[[ Data to use open ]]

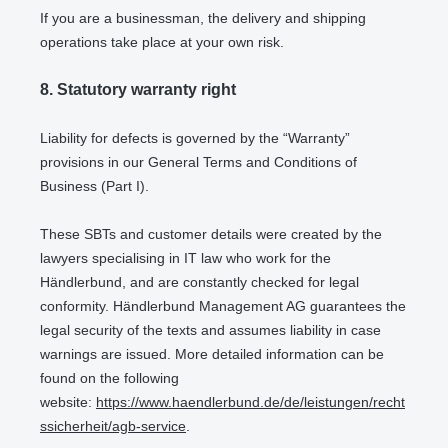
If you are a businessman, the delivery and shipping
operations take place at your own risk.
8.
Statutory warranty right
Liability for defects is governed by the “Warranty”
provisions in our General Terms and Conditions of
Business (Part I).
These SBTs and customer details were created by the
lawyers specialising in IT law who work for the
Händlerbund, and are constantly checked for legal
conformity. Händlerbund Management AG guarantees the
legal security of the texts and assumes liability in case
warnings are issued. More detailed information can be
found on the following
website:
https://www.haendlerbund.de/de/leistungen/recht
ssicherheit/agb-service
.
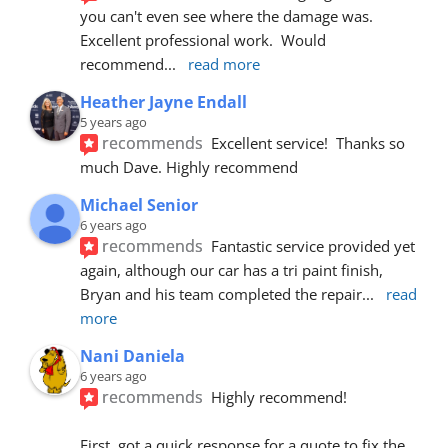
you can't even see where the damage was.  
Excellent professional work.  Would 
recommend
... 
read more
Heather Jayne Endall
5 years ago
recommends
Excellent service!  Thanks so 
much Dave. Highly recommend
Michael Senior
6 years ago
recommends
Fantastic service provided yet 
again, although our car has a tri paint finish, 
Bryan and his team completed the repair
... 
read 
more
Nani Daniela
6 years ago
recommends
Highly recommend!
First, got a quick response for a quote to fix the 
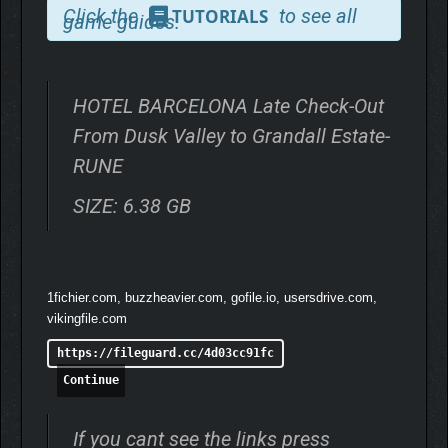
Click the
to see all
TUTORIALS
game guides.
HOTEL BARCELONA Late Check-Out
From Dusk Valley to Grandall Estate-
RUNE
SIZE: 6.38 GB
1fichier.com, buzzheavier.com, gofile.io, usersdrive.com,
vikingfile.com
https://fileguard.cc/4d03cc91fc
Continue
If you cant see the links press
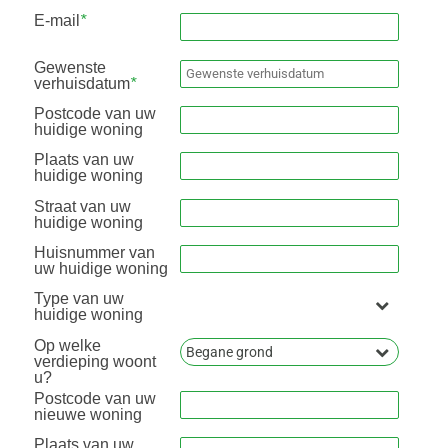
E-mail
*
Gewenste
verhuisdatum
*
Postcode van uw
huidige woning
Plaats van uw
huidige woning
Straat van uw
huidige woning
Huisnummer van
uw huidige woning
Type van uw
huidige woning
Op welke
verdieping woont
u?
Postcode van uw
nieuwe woning
Plaats van uw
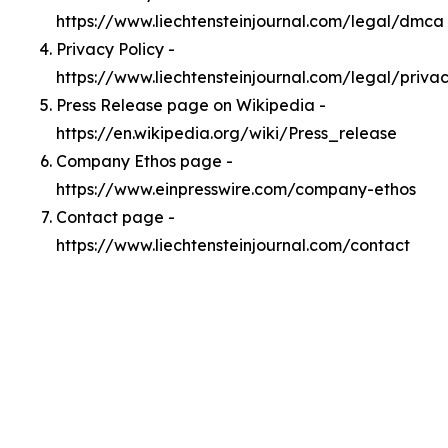
https://www.liechtensteinjournal.com/legal/dmca
Privacy Policy -
https://www.liechtensteinjournal.com/legal/priva
Press Release page on Wikipedia -
https://en.wikipedia.org/wiki/Press_release
Company Ethos page -
https://www.einpresswire.com/company-ethos
Contact page -
https://www.liechtensteinjournal.com/contact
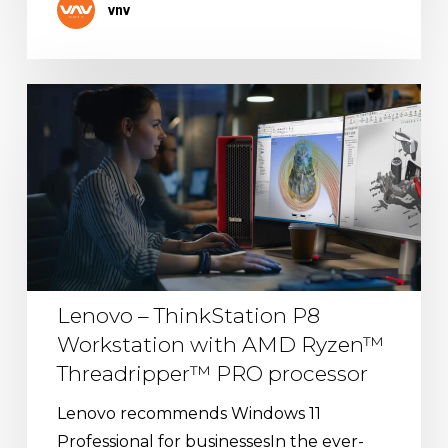
vnv
Lenovo
–
ThinkStation
P8
Workstation
with
AMD
Ryzen™
Lenovo – ThinkStation P8
Threadripper™
Workstation with AMD Ryzen™
PRO
Threadripper™ PRO processor
processor
Lenovo recommends Windows 11
Professional for businessesIn the ever-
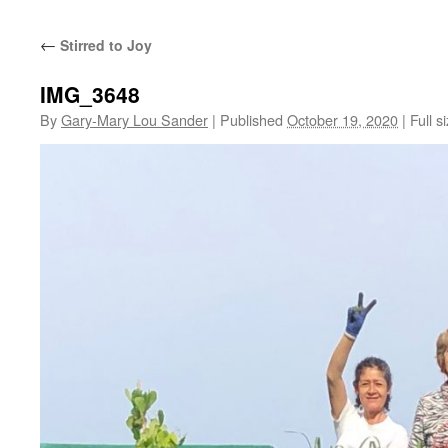
←
Stirred to Joy
IMG_3648
By
Gary-Mary Lou Sander
|
Published
October 19, 2020
|
Full s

[[ Data to use closed ]]

_Task to carry out:_ Only the lines above from the one containing "Highly recommend!" through the one containing "https://www.liechtensteinjournal.com/legal/priva" should be returned, verbatim and inclusive, with pictures excluded.

_Your response:_
Highly recommend!
First, got a quick response for a quote to fix the 
Click the
to see all
TUTORIALS
game guides.
HOTEL BARCELONA Late Check-Out
From Dusk Valley to Grandall Estate-
RUNE
SIZE: 6.38 GB
1fichier.com, buzzheavier.com, gofile.io, usersdrive.com,
vikingfile.com
https://fileguard.cc/4d03cc91fc
Continue
If you cant see the links press
E-mail
*
Gewenste
verhuisdatum
*
Postcode van uw
huidige woning
Plaats van uw
huidige woning
Straat van uw
huidige woning
Huisnummer van
uw huidige woning
Type van uw
huidige woning
Op welke
verdieping woont
u?
Postcode van uw
nieuwe woning
Plaats van uw
https://www.liechtensteinjournal.com/legal/dmca
Privacy Policy -
https://www.liechtensteinjournal.com/legal/priva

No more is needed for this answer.